You are viewing a plain text version of this content. The canonical link for it is here.
Posted to issues@spark.apache.org by "Amit Sela (JIRA)" <ji...@apache.org> on 2016/07/18 17:05:20 UTC
[jira] [Commented] (SPARK-16607) Aggregator with null initialisation will result in null

    [ https://issues.apache.org/jira/browse/SPARK-16607?page=com.atlassian.jira.plugin.system.issuetabpanels:comment-tabpanel&focusedCommentId=15382602#comment-15382602 ] 

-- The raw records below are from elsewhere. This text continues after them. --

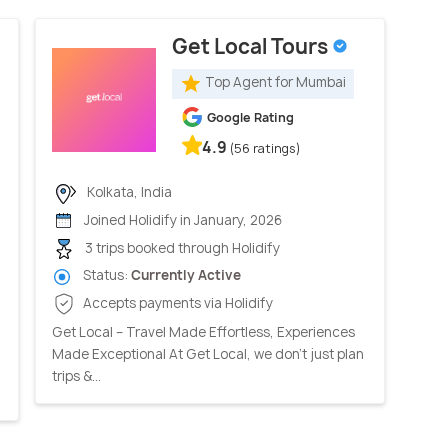
Get Local Tours
Top Agent for Mumbai
Google Rating
4.9
(56 ratings)
Kolkata, India
Joined Holidify in January, 2026
3 trips booked through Holidify
Status:
Currently Active
Accepts payments via Holidify
Get Local – Travel Made Effortless, Experiences
Made Exceptional At Get Local, we don’t just plan
trips &...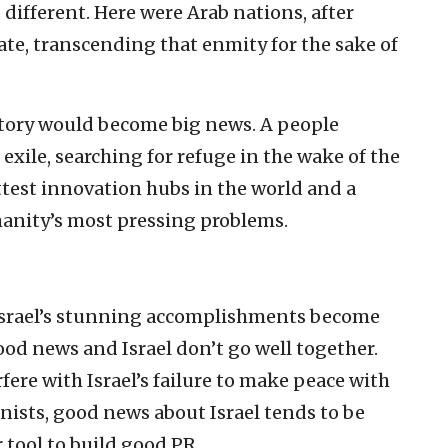
 different. Here were Arab nations, after
tate, transcending that enmity for the sake of
story would become big news. A people
exile, searching for refuge in the wake of the
test innovation hubs in the world and a
manity’s most pressing problems.
 Israel’s stunning accomplishments become
od news and Israel don’t go well together.
ere with Israel’s failure to make peace with
nists, good news about Israel tends to be
tool to build good PR.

Amit Sela commented on SPARK-16607:
-----------------------------------

Copy of the thread discussing this in the user mailing list:

Aggregator (Spark 2.0) skips aggregation is zero(0 returns null

Amit Sela <am...@gmail.com>
Jun 26

to user

Sometimes, the BUF for the aggregator may depend on the actual input.. and while this passes the responsibility to handle null in merge/reduce to the developer, it sounds fine to me if he is the one who put null in zero() anyway.
Now, it seems that the aggregation is skipped entirely when zero() = null. Not sure if that was the behaviour in 1.6

Is this behaviour wanted ? 

Thanks,
Amit

Aggregator example:

public static class Agg extends Aggregator<Tuple2<String, Integer>, Integer, Integer> {

  @Override
  public Integer zero() {
    return null;
  }

  @Override
  public Integer reduce(Integer b, Tuple2<String, Integer> a) {
    if (b == null) {
      b = 0;
    }
    return b + a._2();
  }

  @Override
  public Integer merge(Integer b1, Integer b2) {
    if (b1 == null) {
      return b2;
    } else if (b2 == null) {
      return b1;
    } else {
      return b1 + b2;
    }
  }

Takeshi Yamamuro <li...@gmail.com>
Jun 26

to me, user

Hi,

This behaviour seems to be expected because you must ensure `b + zero() = b`
The your case `b + null = null` breaks this rule.
This is the same with v1.6.1.
See: https://github.com/apache/spark/blob/master/sql/core/src/main/scala/org/apache/spark/sql/expressions/Aggregator.scala#L57

// maropu


Amit Sela <am...@gmail.com>
Jun 26

to Takeshi, user

Not sure about what's the rule in case of `b + null = null` but the same code works perfectly in 1.6.1, just tried it..


Takeshi Yamamuro
Jun 26

to me, user

Whatever it is, this is expected; if an initial value is null, spark codegen removes all the aggregates.
See: https://github.com/apache/spark/blob/master/sql/catalyst/src/main/scala/org/apache/spark/sql/catalyst/expressions/literals.scala#L199

// maropu


Amit Sela <am...@gmail.com>
Jun 26

to Takeshi, user

This "if (value == null)" condition you point to exists in 1.6 branch as well, so that's probably not the reason. 


Takeshi Yamamuro
Jun 26

to me, user

No, TypedAggregateExpression that uses Aggregator#zero is different between v2.0 and v1.6.
v2.0: https://github.com/apache/spark/blob/master/sql/core/src/main/scala/org/apache/spark/sql/execution/aggregate/TypedAggregateExpression.scala#L91
v1.6: https://github.com/apache/spark/blob/branch-1.6/sql/core/src/main/scala/org/apache/spark/sql/execution/aggregate/TypedAggregateExpression.scala#L115

// maropu


Amit Sela <am...@gmail.com>
Jun 27

to Takeshi, user

OK. I see that, but the current (provided) implementations are very naive - Sum, Count, Average -let's take Max for example: I guess zero() would be set to some value like Long.MIN_VALUE, but what if you trigger (I assume in the future Spark streaming will support time-based triggers) for a result and there are no events ? 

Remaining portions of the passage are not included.